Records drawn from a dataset
........
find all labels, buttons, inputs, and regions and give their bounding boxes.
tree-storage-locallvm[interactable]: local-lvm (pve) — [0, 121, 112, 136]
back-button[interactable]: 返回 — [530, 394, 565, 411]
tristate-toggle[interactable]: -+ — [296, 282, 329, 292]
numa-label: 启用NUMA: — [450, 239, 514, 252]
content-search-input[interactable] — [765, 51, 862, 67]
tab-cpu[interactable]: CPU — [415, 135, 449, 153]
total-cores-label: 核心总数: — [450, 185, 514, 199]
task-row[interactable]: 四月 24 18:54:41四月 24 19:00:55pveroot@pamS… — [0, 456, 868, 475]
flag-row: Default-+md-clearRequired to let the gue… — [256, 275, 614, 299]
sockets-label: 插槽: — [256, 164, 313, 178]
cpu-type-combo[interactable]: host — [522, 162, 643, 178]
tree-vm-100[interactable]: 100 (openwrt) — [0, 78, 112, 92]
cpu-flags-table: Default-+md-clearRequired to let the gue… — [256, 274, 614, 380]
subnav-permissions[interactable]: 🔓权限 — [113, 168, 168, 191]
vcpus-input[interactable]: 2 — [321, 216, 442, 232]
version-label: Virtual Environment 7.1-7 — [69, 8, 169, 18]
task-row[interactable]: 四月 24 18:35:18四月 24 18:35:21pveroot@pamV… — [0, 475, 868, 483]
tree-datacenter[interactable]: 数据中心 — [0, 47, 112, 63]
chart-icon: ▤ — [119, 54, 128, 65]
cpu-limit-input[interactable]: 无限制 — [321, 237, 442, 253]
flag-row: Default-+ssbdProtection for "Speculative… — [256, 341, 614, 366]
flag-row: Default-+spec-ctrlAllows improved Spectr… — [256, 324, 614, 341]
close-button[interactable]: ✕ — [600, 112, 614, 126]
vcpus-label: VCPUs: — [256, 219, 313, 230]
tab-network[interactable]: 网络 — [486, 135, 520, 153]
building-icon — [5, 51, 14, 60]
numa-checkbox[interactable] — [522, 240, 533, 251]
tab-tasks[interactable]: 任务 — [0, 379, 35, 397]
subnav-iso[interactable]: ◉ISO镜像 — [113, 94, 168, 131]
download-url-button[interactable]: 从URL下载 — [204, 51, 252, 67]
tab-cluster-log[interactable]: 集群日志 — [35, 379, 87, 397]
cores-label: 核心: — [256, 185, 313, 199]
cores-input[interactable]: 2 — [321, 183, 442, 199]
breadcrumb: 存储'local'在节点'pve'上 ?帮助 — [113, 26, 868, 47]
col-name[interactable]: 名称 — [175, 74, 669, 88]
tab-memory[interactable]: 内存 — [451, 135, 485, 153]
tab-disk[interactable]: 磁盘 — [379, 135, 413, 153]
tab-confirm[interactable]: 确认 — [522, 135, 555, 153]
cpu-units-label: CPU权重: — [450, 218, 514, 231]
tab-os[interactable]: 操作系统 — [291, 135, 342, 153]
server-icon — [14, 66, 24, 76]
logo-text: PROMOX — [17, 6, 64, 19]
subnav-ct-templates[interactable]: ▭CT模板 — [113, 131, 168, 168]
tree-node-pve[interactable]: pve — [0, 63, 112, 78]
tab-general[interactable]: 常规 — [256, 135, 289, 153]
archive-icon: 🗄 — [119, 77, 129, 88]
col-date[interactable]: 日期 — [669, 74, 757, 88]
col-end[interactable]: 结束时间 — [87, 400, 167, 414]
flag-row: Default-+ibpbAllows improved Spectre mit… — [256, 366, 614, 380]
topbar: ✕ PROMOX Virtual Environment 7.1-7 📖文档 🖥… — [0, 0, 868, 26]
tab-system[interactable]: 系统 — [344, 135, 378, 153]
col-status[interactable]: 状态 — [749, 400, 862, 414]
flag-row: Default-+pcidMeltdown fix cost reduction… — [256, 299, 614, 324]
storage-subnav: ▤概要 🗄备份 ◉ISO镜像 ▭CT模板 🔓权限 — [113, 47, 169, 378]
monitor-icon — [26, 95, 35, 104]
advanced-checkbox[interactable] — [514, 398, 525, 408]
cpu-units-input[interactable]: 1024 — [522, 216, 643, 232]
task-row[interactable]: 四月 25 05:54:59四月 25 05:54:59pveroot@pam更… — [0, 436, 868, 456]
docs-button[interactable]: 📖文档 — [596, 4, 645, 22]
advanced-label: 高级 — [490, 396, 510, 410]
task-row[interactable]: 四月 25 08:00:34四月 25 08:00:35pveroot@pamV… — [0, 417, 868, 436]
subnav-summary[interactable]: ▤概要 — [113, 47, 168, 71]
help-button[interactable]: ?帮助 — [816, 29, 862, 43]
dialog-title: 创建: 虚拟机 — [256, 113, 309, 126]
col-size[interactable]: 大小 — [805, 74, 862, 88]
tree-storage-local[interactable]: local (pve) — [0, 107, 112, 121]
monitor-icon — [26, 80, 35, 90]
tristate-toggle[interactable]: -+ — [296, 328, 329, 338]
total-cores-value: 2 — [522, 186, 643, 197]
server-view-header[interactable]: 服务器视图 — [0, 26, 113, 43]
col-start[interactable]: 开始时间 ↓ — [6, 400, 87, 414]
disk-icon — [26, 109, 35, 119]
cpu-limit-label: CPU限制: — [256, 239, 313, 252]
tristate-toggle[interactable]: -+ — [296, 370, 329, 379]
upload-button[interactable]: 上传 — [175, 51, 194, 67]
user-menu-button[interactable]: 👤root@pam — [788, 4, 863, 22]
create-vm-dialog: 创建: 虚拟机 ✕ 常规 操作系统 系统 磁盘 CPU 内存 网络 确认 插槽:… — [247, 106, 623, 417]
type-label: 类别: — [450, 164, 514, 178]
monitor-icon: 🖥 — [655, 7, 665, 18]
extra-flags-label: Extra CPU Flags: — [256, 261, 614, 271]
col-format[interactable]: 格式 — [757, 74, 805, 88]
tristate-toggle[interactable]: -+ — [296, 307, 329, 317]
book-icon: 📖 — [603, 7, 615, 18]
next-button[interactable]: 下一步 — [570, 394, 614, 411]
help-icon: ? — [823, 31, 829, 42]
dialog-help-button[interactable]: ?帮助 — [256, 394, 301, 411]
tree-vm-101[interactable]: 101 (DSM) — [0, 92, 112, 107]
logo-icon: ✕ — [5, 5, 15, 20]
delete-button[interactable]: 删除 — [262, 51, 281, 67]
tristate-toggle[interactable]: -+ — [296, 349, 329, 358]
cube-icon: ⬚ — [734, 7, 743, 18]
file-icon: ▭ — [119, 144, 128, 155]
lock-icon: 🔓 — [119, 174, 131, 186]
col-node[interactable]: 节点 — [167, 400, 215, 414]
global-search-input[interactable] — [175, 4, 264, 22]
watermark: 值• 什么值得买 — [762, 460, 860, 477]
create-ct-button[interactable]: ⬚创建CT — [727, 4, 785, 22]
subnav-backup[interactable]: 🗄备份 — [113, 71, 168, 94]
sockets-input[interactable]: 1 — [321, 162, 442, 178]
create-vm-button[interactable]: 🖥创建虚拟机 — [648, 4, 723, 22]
........
ABOUT THIS EXERCISE -
This exercise needs each record retyped exactly as shown.

RESULT -
find all labels, buttons, inputs, and regions and give their bounding boxes.
tree-storage-locallvm[interactable]: local-lvm (pve) — [0, 121, 112, 136]
back-button[interactable]: 返回 — [530, 394, 565, 411]
tristate-toggle[interactable]: -+ — [296, 282, 329, 292]
numa-label: 启用NUMA: — [450, 239, 514, 252]
content-search-input[interactable] — [765, 51, 862, 67]
tab-cpu[interactable]: CPU — [415, 135, 449, 153]
total-cores-label: 核心总数: — [450, 185, 514, 199]
task-row[interactable]: 四月 24 18:54:41四月 24 19:00:55pveroot@pamS… — [0, 456, 868, 475]
flag-row: Default-+md-clearRequired to let the gue… — [256, 275, 614, 299]
sockets-label: 插槽: — [256, 164, 313, 178]
cpu-type-combo[interactable]: host — [522, 162, 643, 178]
tree-vm-100[interactable]: 100 (openwrt) — [0, 78, 112, 92]
cpu-flags-table: Default-+md-clearRequired to let the gue… — [256, 274, 614, 380]
subnav-permissions[interactable]: 🔓权限 — [113, 168, 168, 191]
vcpus-input[interactable]: 2 — [321, 216, 442, 232]
version-label: Virtual Environment 7.1-7 — [69, 8, 169, 18]
task-row[interactable]: 四月 24 18:35:18四月 24 18:35:21pveroot@pamV… — [0, 475, 868, 483]
tree-datacenter[interactable]: 数据中心 — [0, 47, 112, 63]
chart-icon: ▤ — [119, 54, 128, 65]
cpu-limit-input[interactable]: 无限制 — [321, 237, 442, 253]
flag-row: Default-+ssbdProtection for "Speculative… — [256, 341, 614, 366]
flag-row: Default-+spec-ctrlAllows improved Spectr… — [256, 324, 614, 341]
close-button[interactable]: ✕ — [600, 112, 614, 126]
vcpus-label: VCPUs: — [256, 219, 313, 230]
tab-network[interactable]: 网络 — [486, 135, 520, 153]
building-icon — [5, 51, 14, 60]
numa-checkbox[interactable] — [522, 240, 533, 251]
tab-tasks[interactable]: 任务 — [0, 379, 35, 397]
subnav-iso[interactable]: ◉ISO镜像 — [113, 94, 168, 131]
download-url-button[interactable]: 从URL下载 — [204, 51, 252, 67]
tab-cluster-log[interactable]: 集群日志 — [35, 379, 87, 397]
cores-label: 核心: — [256, 185, 313, 199]
cores-input[interactable]: 2 — [321, 183, 442, 199]
breadcrumb: 存储'local'在节点'pve'上 ?帮助 — [113, 26, 868, 47]
col-name[interactable]: 名称 — [175, 74, 669, 88]
tab-memory[interactable]: 内存 — [451, 135, 485, 153]
tab-disk[interactable]: 磁盘 — [379, 135, 413, 153]
tab-confirm[interactable]: 确认 — [522, 135, 555, 153]
cpu-units-label: CPU权重: — [450, 218, 514, 231]
tab-os[interactable]: 操作系统 — [291, 135, 342, 153]
server-icon — [14, 66, 24, 76]
logo-text: PROMOX — [17, 6, 64, 19]
subnav-ct-templates[interactable]: ▭CT模板 — [113, 131, 168, 168]
tree-node-pve[interactable]: pve — [0, 63, 112, 78]
tab-general[interactable]: 常规 — [256, 135, 289, 153]
archive-icon: 🗄 — [119, 77, 129, 88]
col-date[interactable]: 日期 — [669, 74, 757, 88]
col-end[interactable]: 结束时间 — [87, 400, 167, 414]
flag-row: Default-+ibpbAllows improved Spectre mit… — [256, 366, 614, 380]
topbar: ✕ PROMOX Virtual Environment 7.1-7 📖文档 🖥… — [0, 0, 868, 26]
tab-system[interactable]: 系统 — [344, 135, 378, 153]
col-status[interactable]: 状态 — [749, 400, 862, 414]
flag-row: Default-+pcidMeltdown fix cost reduction… — [256, 299, 614, 324]
storage-subnav: ▤概要 🗄备份 ◉ISO镜像 ▭CT模板 🔓权限 — [113, 47, 169, 378]
monitor-icon — [26, 95, 35, 104]
advanced-checkbox[interactable] — [514, 398, 525, 408]
cpu-units-input[interactable]: 1024 — [522, 216, 643, 232]
task-row[interactable]: 四月 25 05:54:59四月 25 05:54:59pveroot@pam更… — [0, 436, 868, 456]
docs-button[interactable]: 📖文档 — [596, 4, 645, 22]
advanced-label: 高级 — [490, 396, 510, 410]
task-row[interactable]: 四月 25 08:00:34四月 25 08:00:35pveroot@pamV… — [0, 417, 868, 436]
subnav-summary[interactable]: ▤概要 — [113, 47, 168, 71]
help-button[interactable]: ?帮助 — [816, 29, 862, 43]
dialog-title: 创建: 虚拟机 — [256, 113, 309, 126]
col-size[interactable]: 大小 — [805, 74, 862, 88]
tree-storage-local[interactable]: local (pve) — [0, 107, 112, 121]
monitor-icon — [26, 80, 35, 90]
tristate-toggle[interactable]: -+ — [296, 328, 329, 338]
total-cores-value: 2 — [522, 186, 643, 197]
server-view-header[interactable]: 服务器视图 — [0, 26, 113, 43]
col-start[interactable]: 开始时间 ↓ — [6, 400, 87, 414]
disk-icon — [26, 109, 35, 119]
cpu-limit-label: CPU限制: — [256, 239, 313, 252]
tristate-toggle[interactable]: -+ — [296, 370, 329, 379]
upload-button[interactable]: 上传 — [175, 51, 194, 67]
user-menu-button[interactable]: 👤root@pam — [788, 4, 863, 22]
create-vm-dialog: 创建: 虚拟机 ✕ 常规 操作系统 系统 磁盘 CPU 内存 网络 确认 插槽:… — [247, 106, 623, 417]
type-label: 类别: — [450, 164, 514, 178]
monitor-icon: 🖥 — [655, 7, 665, 18]
extra-flags-label: Extra CPU Flags: — [256, 261, 614, 271]
col-format[interactable]: 格式 — [757, 74, 805, 88]
tristate-toggle[interactable]: -+ — [296, 307, 329, 317]
book-icon: 📖 — [603, 7, 615, 18]
next-button[interactable]: 下一步 — [570, 394, 614, 411]
help-icon: ? — [823, 31, 829, 42]
dialog-help-button[interactable]: ?帮助 — [256, 394, 301, 411]
tree-vm-101[interactable]: 101 (DSM) — [0, 92, 112, 107]
logo-icon: ✕ — [5, 5, 15, 20]
delete-button[interactable]: 删除 — [262, 51, 281, 67]
tristate-toggle[interactable]: -+ — [296, 349, 329, 358]
cube-icon: ⬚ — [734, 7, 743, 18]
file-icon: ▭ — [119, 144, 128, 155]
lock-icon: 🔓 — [119, 174, 131, 186]
col-node[interactable]: 节点 — [167, 400, 215, 414]
global-search-input[interactable] — [175, 4, 264, 22]
watermark: 值• 什么值得买 — [762, 460, 860, 477]
create-ct-button[interactable]: ⬚创建CT — [727, 4, 785, 22]
subnav-backup[interactable]: 🗄备份 — [113, 71, 168, 94]
sockets-input[interactable]: 1 — [321, 162, 442, 178]
create-vm-button[interactable]: 🖥创建虚拟机 — [648, 4, 723, 22]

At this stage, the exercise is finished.